5. I had written something earlier on the CFP deciding on the inevitable choice to move 5+7 rather than 6+6, but had to scrap that with things already appearing to move in a different direction.

We may only get two seasons of the 12-team playoff because they are already talking about 14 or 16 for 2026.

While it does seem incredibly stupid to jump to more teams before we even get a glimpse of what 12 looks like, it wasn’t surprising to me as soon as I saw that they were discussing automatic-bids for conferences. There is no way that that isn’t being driven by the Big Ten and SEC because they have all of the power in these negotiations along with Notre Dame.

They drive television ratings. There were 30 games during the regular season that had five million or more viewers in college football in 2023. Notre Dame along with teams who are in the B1G or SEC in 2024 were involved in 27 of them. (Notre Dame had four total)

The three games that had other teams who weren’t were two early season Colorado games, back when people were believing the Deion hype, and Florida State-Clemson.

The Big Ten, the SEC, and Notre Dame dominate the television ratings in the college football regular season. That’s a fact.

They also have better teams. Out of the top-20 in F+ (combined FEI and SP+ rankings) at the end of last season, four were not in those conferences (Kansas State, Florida State, Arizona, and Oregon State). Five others (Washington, Oregon, USC, Texas, Oklahoma) others have now joined the B1G and SEC. 

Out of the top-16 ranked by the CFP committee at the end of the regular season last year, 13 of them will be in the B1G or SEC this fall or play their home games in Notre Dame Stadium. If we’re talking top-12, FSU was the only exception to not make it 12 for 12 for the SEC and B1G.

They bring in the highest ratings and after adding who they’ve added, they have just about all of best teams. What exactly are the other conferences bringing to the table in terms of bargaining power?

There is no way that the big two conferences aren’t driving further CFP expansion because their two and three-loss teams will have proven more than everyone else’s one-loss teams. Expanding only ensures that they will get more teams in with those automatic-bids and therefore make more money than everyone else.

The other conferences can’t do much about it either. They can’t make it too contentious because if they don’t agree to what the true power conferences want, it’s one step closer to them deciding to break off and not even bother to include them.

I don’t think I could make a real argument as to whether or not expanding the field again will be better or worse. I just know why they are doing it and it has everything to do with it being the Power 2 (and Notre Dame).

6. If they get to 16, it means they won’t give out any byes for teams.

That will be the end of conference championship games. No one will want to play a 13th game when there is no incentive for playing in that game.

That’s not necessarily a bad thing. The SEC didn’t start playing one until 1992. Everybody else just followed suit. It was also driven by money. This just shifts that money to home playoff games for two SEC programs.

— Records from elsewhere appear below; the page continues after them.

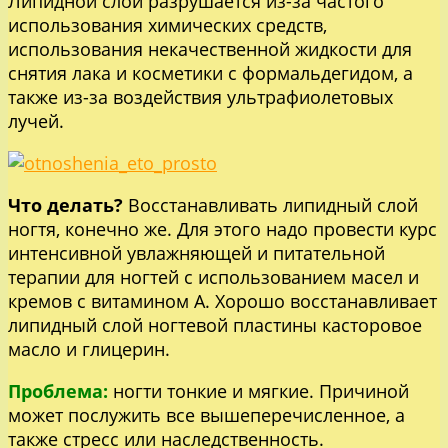
Липидной слой разрушается из-за частого
использования химических средств,
использования некачественной жидкости для
снятия лака и косметики с формальдегидом, а
также из-за воздействия ультрафиолетовых
лучей.
Что делать?
Восстанавливать липидный слой
ногтя, конечно же. Для этого надо провести курс
интенсивной увлажняющей и питательной
терапии для ногтей с использованием масел и
кремов с витамином А. Хорошо восстанавливает
липидный слой ногтевой пластины касторовое
масло и глицерин.
Проблема:
ногти тонкие и мягкие. Причиной
может послужить все вышеперечисленное, а
также стресс или наследственность.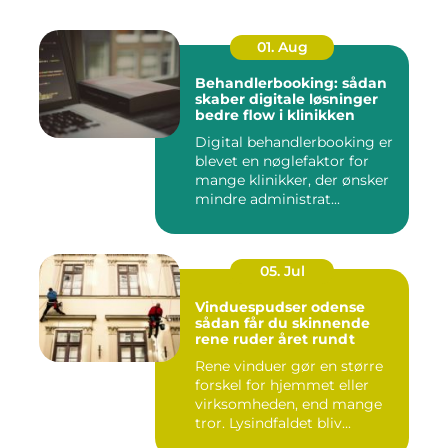
01. Aug
Behandlerbooking: sådan
skaber digitale løsninger
bedre flow i klinikken
Digital behandlerbooking er
blevet en nøglefaktor for
mange klinikker, der ønsker
mindre administrat...
05. Jul
Vinduespudser odense
sådan får du skinnende
rene ruder året rundt
Rene vinduer gør en større
forskel for hjemmet eller
virksomheden, end mange
tror. Lysindfaldet bliv...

I’m one of many who think that this will all inevitably leading to a super league. There’s too much money involved and the haves already don’t want to share with the have-nots. And if more bids for the Big Ten and SEC do become a part of the next iteration of the CFP, how they end up deciding who finishes fourth in the Power 2 could become a big problem unless they are able to establish a fair scheduling agreement between every team in those conferences.

It does all seem like it will only get messier over time and when everything does break off, I’m not sure the Big Ten or SEC will exist in a separate entity. What that means for programs like Northwestern or Rutgers or Vanderbilt, I don’t know. They compete in the big leagues, but they might as well be the Oakland A’s.

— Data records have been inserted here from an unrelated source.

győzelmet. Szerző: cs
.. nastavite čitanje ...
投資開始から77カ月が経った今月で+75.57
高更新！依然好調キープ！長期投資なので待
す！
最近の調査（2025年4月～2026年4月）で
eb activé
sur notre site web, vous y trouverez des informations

I know most Notre Dame fans don’t want to see the Irish join the Big Ten. The good news is that they probably won’t have to. It will be them joining a college football version of the AFC or NFC instead.

I guess that could be seen as even worse for some (many? most?), but at least Notre Dame will still be included unlike most of these programs who are happy to agree to almost anything just to stay involved with the real power brokers of college football.